Executives at Assurant Inc. (NYSE:AIZ) say they think they’ll find a good buyer for the Assurant Employee Benefits unit.

See also: Assurant puts health, benefits units up for sale

Alan Colberg, Assurant’s president, answered several questions about the benefits unit Wednesday during a conference call with securities analysts.

The benefits operations “do have really strong and unique capabilities, and we’ve been investing heavily in them over the past several years now,” Colberg said.

The unit, based in Kansas City, Mo., sells employer-paid group life, group disability, group dental and group vision insurance. The unit also sells voluntary, employee-paid products, such as dental insurance and critical illness insurance, and individual prepaid dental plans.

Assurant also has a mortgage insurance business, a personal property protection insurance business, and Assurant Health, a major medical insurance business.

The benefits unit’s voluntary benefits and dental insurance operations should be attractive to a company that’s more interested in the benefits market, Colberg said.

Assurant announced last week that it has brought in an investment bank to help it try to sell both the benefits unit and Assurant Health.

Executives said the company would get out of the major medical market in 2016, even if it is unable to sell Assurant Health. Company executives have talked in the past about their frustration with the effects of U.S. Department of Health and Human Services’ changes in the Patient Protection and Affordable Care Act (PPACA) programs and rules.

Some observers interpreted the announcement to mean that the company was thinking of shutting down the benefits unit as well as the health unit.

Chris Pagano, the chief financial officer, said the company’s processes for handling the health unit and the benefits unit are very different.

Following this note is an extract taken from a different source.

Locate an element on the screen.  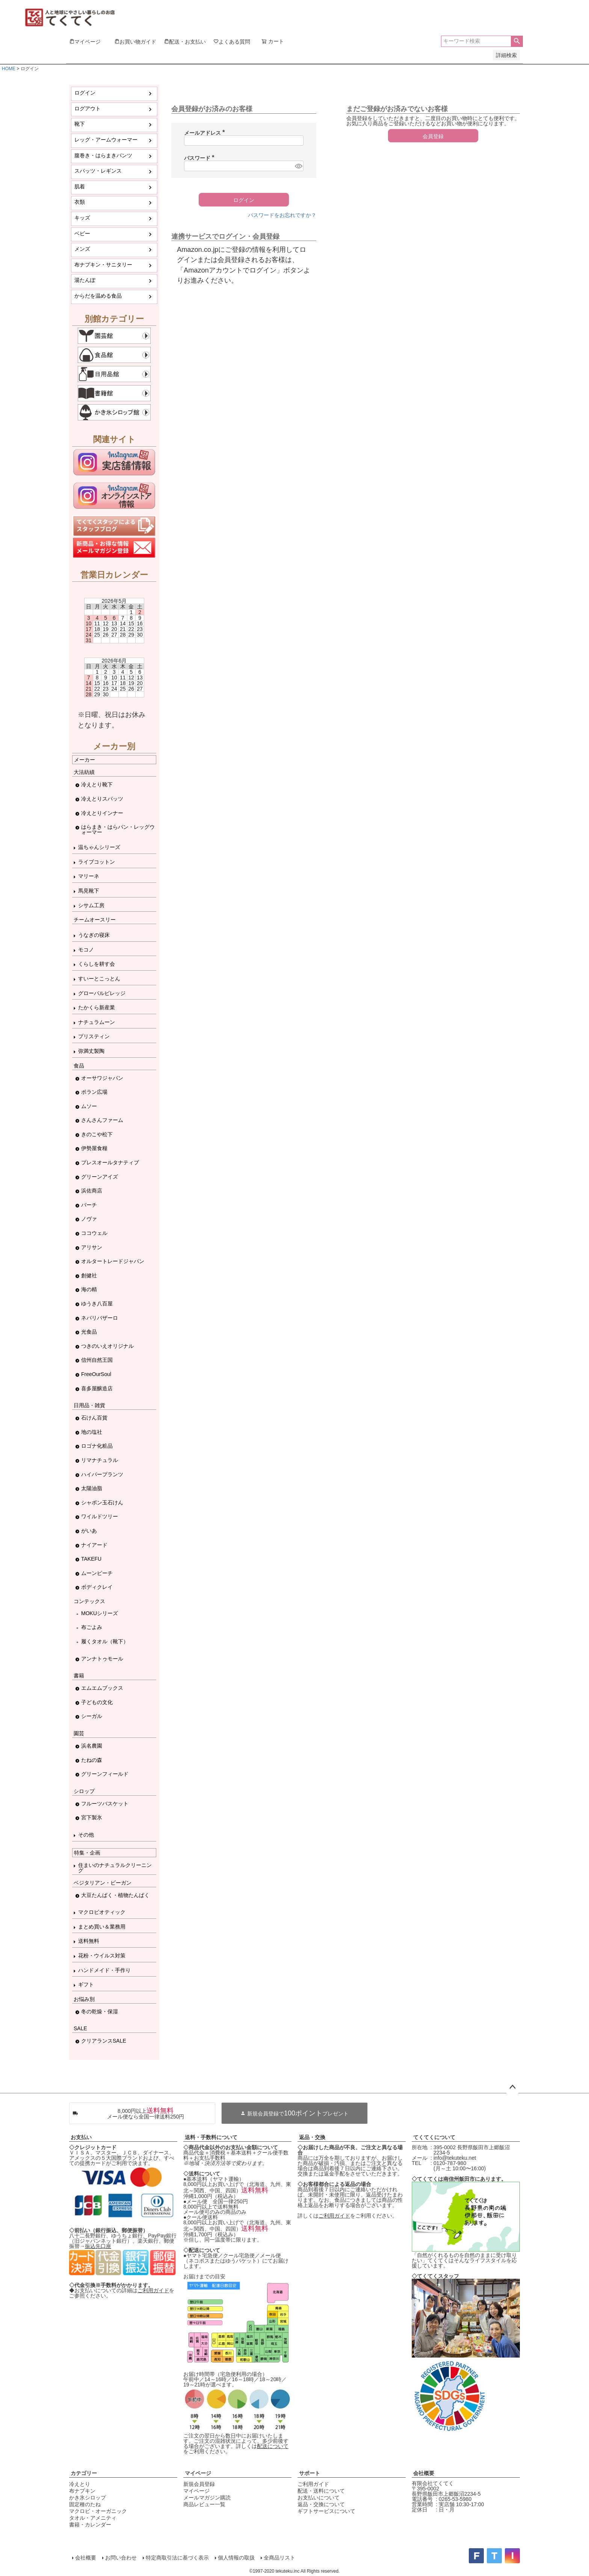
履くタオル（靴下） is located at coordinates (104, 1641). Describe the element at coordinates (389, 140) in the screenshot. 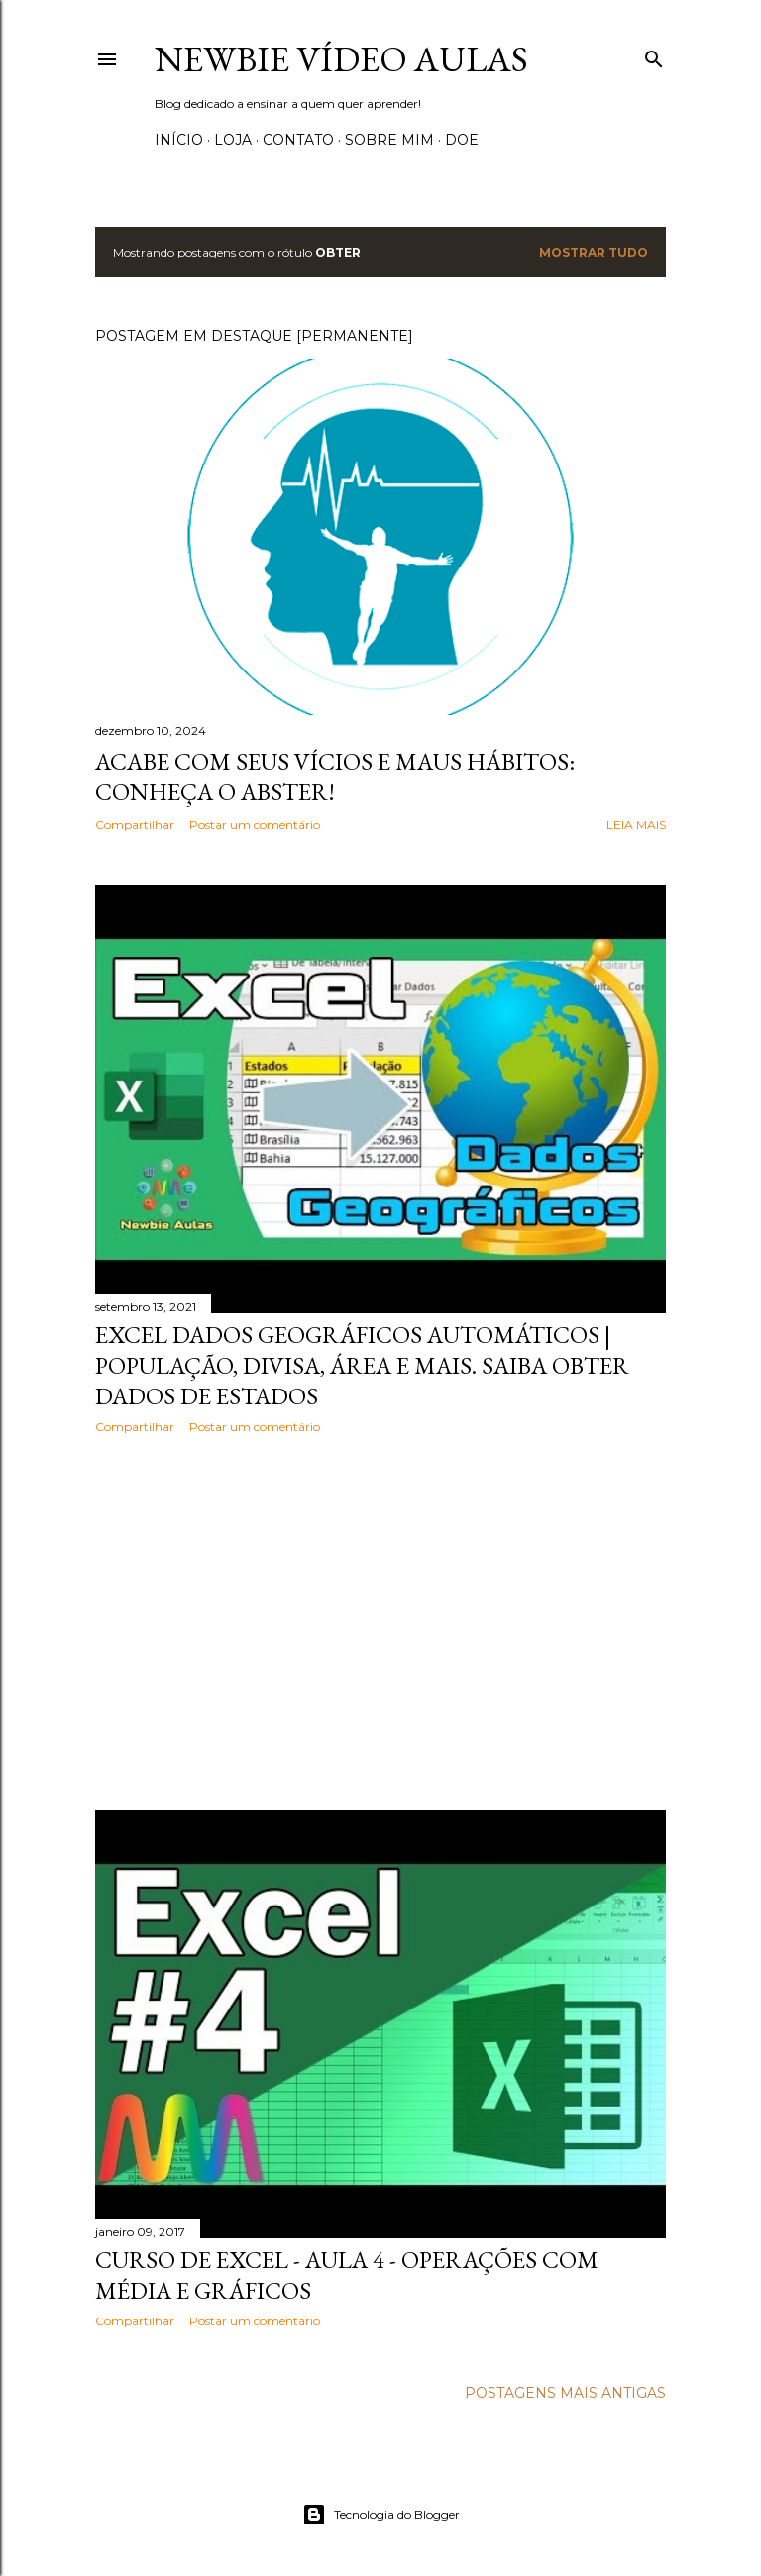

I see `Sobre Mim` at that location.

For the health unit, “We remain focused on mitigating losses,” Pagano said.

For the benefits unit, he said, “We are highly confident in a sale.”

Colberg said Assurant is not trying to sell the health and benefits businesses as a package. ”We believe the buyer universe is very different for those two businesses,” Colberg said.

Assurant as a whole is reporting $50 million in net income for the first quarter on $2.6 billion in revenue, compared with $137 million in net income on $2.4 billion in revenue for the first quarter of 2014.

The benefits unit is reporting $10 million in net operating income for the latest quarter on $273 million in net earned premiums and other revenue, compared with $14 million in net operating income on $268 million in revenue for the year-earlier quarter.

The health unit is reporting an $84 million net operating loss on $626 million in revenue, compared with a $7.1 million net operating loss on $431 million in revenue for the year-earlier quarter.

See also: Assurant, eHealth get exchange boost

Individual enrollment increased to 838,000, from 783,000, and total major medical enrollment increased to 981,000, from 904,000.

Revenue per enrollee increased 33 percent, to about $621 per enrollee, but benefits increased about 80 percent, to about $616 per enrollee.

In disclosures about participation in the PPACA “three R’s” risk-management programs, Assurant said it expects to pay $2.3 million in PPACA reinsurance program contributions for the first quarter and hopes to get $18 million in reinsurance recovery money.

See also: Assurant hopes to get $140 million in PPACA ’3 R’s’ money

The company estimates it will pay $50 million in PPACA risk-adjustment program premiums for the first quarter and that, as of March 31, 2015, it was in a position to receive $171 million in risk-adjustment payments.

The company believes it could be in a position to recover money from the PPACA risk corridors program, which is supposed to help PPACA public exchange plan issuers with poor underwriting results, but it says it has not recorded a recoverable for the program because the ability of HHS to make payments under the program are uncertain.